[[ EXTRACTED ENTRIES, beginning ]]
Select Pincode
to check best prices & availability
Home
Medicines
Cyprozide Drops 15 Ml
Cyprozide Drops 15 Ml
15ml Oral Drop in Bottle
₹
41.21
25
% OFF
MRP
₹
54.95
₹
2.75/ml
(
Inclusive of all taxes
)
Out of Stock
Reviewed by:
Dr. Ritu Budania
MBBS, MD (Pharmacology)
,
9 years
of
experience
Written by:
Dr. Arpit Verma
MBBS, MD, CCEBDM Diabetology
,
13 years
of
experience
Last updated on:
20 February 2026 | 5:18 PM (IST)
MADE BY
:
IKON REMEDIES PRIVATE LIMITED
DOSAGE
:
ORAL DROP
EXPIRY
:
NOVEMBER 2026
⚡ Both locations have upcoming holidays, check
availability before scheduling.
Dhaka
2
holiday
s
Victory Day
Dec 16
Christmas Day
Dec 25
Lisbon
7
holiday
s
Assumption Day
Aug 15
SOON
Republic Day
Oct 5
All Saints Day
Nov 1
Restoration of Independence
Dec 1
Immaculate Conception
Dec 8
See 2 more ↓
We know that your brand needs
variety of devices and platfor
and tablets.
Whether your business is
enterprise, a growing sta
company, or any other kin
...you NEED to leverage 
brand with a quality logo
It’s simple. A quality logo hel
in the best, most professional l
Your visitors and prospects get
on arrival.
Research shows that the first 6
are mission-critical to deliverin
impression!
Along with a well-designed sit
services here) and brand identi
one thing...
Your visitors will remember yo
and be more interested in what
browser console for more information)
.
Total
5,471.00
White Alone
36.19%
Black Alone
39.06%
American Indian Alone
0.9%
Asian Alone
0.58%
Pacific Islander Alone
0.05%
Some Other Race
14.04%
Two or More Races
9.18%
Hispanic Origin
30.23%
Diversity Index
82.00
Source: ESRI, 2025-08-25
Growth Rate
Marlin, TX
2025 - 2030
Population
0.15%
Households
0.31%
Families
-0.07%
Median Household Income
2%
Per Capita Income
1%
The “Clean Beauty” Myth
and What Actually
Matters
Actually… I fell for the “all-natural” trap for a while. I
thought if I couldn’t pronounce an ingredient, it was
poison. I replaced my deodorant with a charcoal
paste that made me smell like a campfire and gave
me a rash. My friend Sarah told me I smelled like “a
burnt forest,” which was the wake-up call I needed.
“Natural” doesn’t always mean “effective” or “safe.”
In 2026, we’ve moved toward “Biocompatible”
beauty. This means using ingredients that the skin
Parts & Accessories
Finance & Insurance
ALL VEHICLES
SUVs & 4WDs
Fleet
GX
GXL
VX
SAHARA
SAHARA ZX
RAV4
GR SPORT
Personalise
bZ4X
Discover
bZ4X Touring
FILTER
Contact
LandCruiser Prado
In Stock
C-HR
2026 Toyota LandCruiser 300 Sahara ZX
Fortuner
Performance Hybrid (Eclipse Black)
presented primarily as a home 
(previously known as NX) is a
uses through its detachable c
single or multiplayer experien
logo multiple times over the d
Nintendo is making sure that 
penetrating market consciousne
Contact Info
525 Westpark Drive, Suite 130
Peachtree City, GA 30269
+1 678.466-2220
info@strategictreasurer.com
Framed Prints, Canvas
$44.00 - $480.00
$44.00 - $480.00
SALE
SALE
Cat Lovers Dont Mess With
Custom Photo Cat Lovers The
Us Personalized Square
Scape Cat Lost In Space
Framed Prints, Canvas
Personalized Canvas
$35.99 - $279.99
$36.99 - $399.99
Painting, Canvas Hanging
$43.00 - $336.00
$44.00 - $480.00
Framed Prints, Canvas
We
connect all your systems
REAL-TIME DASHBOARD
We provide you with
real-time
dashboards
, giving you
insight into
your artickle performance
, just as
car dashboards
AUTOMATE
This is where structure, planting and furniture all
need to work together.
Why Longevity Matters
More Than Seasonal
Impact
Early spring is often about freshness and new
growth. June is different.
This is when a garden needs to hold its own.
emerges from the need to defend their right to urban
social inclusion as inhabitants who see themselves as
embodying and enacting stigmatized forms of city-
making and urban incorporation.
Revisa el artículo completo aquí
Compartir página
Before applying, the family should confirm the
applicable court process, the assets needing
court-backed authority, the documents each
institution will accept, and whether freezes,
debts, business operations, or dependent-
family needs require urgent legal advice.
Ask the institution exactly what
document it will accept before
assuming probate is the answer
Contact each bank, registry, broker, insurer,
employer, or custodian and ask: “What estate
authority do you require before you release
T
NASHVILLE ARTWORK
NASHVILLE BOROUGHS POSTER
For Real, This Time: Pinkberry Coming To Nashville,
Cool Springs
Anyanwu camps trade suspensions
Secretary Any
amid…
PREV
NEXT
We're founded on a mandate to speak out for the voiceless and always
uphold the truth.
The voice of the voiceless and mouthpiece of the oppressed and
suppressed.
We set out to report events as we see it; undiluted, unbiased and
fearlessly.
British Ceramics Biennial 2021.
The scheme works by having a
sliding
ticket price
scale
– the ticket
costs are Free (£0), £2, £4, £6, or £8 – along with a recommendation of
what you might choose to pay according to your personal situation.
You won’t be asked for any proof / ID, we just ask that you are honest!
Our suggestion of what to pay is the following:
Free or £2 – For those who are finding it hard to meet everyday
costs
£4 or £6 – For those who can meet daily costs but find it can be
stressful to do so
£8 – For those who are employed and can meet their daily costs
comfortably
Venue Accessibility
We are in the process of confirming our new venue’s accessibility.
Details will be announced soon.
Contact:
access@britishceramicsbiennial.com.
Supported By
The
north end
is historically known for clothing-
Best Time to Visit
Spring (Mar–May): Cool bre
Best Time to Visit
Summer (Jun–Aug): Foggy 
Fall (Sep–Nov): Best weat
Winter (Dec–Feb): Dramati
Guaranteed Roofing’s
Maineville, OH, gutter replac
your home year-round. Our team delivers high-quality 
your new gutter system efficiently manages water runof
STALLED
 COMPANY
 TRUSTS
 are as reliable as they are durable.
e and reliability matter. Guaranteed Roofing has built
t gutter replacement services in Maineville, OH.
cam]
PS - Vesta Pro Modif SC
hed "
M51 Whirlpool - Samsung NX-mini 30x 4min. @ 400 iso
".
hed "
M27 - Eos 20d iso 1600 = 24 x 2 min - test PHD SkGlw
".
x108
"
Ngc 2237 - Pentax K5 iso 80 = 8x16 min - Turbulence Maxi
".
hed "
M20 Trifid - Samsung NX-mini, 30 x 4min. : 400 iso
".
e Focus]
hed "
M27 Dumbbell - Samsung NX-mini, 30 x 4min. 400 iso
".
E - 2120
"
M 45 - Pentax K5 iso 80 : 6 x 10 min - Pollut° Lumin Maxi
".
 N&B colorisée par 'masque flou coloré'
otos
[[ EXTRACTED ENTRIES, end ]]
- WHAT YOU ARE ASKED TO DO
After locating the line with "Median Household Income" in the material above, return it and each line after it exactly, ending at the line with "In 2026, we’ve".

- EXERCISE OUTPUT
Median Household Income
2%
Per Capita Income
1%
The “Clean Beauty” Myth
and What Actually
Matters
Actually… I fell for the “all-natural” trap for a while. I
thought if I couldn’t pronounce an ingredient, it was
poison. I replaced my deodorant with a charcoal
paste that made me smell like a campfire and gave
me a rash. My friend Sarah told me I smelled like “a
burnt forest,” which was the wake-up call I needed.
“Natural” doesn’t always mean “effective” or “safe.”
In 2026, we’ve moved toward “Biocompatible”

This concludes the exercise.